How To Get Sequence Around Blast Result?
1
5
Entering edit mode
9.7 years ago
dustar1986 ▴ 380

Hi,

I blasted a serires of inquiry sequences against the a pre-built blast-database file using blastall and the xml result was parsed by biopython.

I got the genomic coordinates information of the inquiry sequences.

Now I also want to know the 500bp sequences upstream and downstream of each inquiry sequences.

I know biopython can achieve this by extracting sequences from fasta file of each chromosome or from online database.

But I don't want to do this because I don't have enough spaces to keep fasta file of each chromosome locally. And online fetching is too slow when the inquiry file is large.
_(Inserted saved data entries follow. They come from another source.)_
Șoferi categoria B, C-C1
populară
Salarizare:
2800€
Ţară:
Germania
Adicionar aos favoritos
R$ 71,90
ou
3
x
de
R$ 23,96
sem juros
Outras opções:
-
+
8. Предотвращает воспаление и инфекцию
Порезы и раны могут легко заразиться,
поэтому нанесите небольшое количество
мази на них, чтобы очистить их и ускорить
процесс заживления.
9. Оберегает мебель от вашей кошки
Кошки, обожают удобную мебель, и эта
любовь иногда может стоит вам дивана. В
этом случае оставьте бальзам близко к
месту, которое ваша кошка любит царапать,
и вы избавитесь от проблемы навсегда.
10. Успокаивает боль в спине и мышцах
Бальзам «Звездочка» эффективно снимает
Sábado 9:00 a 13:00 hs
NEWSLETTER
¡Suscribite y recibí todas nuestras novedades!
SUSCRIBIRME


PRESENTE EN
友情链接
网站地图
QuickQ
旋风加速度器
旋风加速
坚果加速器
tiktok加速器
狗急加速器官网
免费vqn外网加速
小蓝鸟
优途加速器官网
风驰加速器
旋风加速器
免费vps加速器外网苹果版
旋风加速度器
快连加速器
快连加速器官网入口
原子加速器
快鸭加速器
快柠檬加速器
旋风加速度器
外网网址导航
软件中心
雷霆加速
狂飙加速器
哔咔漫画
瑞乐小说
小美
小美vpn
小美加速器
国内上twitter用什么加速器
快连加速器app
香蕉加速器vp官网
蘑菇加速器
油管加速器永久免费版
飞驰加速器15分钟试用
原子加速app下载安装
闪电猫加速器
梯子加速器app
Is that possible to fetch such sequences using genomic coordinates from the pre-built blast-database file (So I can just keep this database file on the disk for each species)?

biopython • 7.1k views
21
Entering edit mode
9.7 years ago

Of course, it's very easy using BLAST+, so install it right away!

First, make sure you use the -parse_seqids parameter while creating blast database:

makeblastdb -in tair10.fa -dbtype prot -parse_seqids


Then, use blastdbcmd to fetch sequences with a specific range.

blastdbcmd -db tair10.fa -dbtype prot -entry AT1G50920.1 -range 1-10


The output is.

>AT1G50920.1:1-10 | Symbols:  | Nucleolar GTP-binding protein | chr1:18870555-18872570 FORWARD LENGTH=671
MVQYNFKRIT

1
Entering edit mode

Thanks Zielezinski. This is really helpful.

0
Entering edit mode

0
Entering edit mode

What if we have a query with 100 sequences? Manual parsing may not be feasible.

1
Entering edit mode

If you have a query with multiple accession numbers, you provide them in a text file (e.g., query.txt):

AT1G50920.1
AT1G50930.1
AT1G50940.1
AT1G50950.1


and you run the command:

blastdbcmd -db tair10.fa -dbtype prot -entry_batch query.txt


You will get FASTA sequences for the accession numbers from the query.txt file. However, when you use -batch_entry argument, you can't use the -range argument.

0
Entering edit mode

Thank you so much. What if we want to parse 50 nt flanks with the aligned sequence?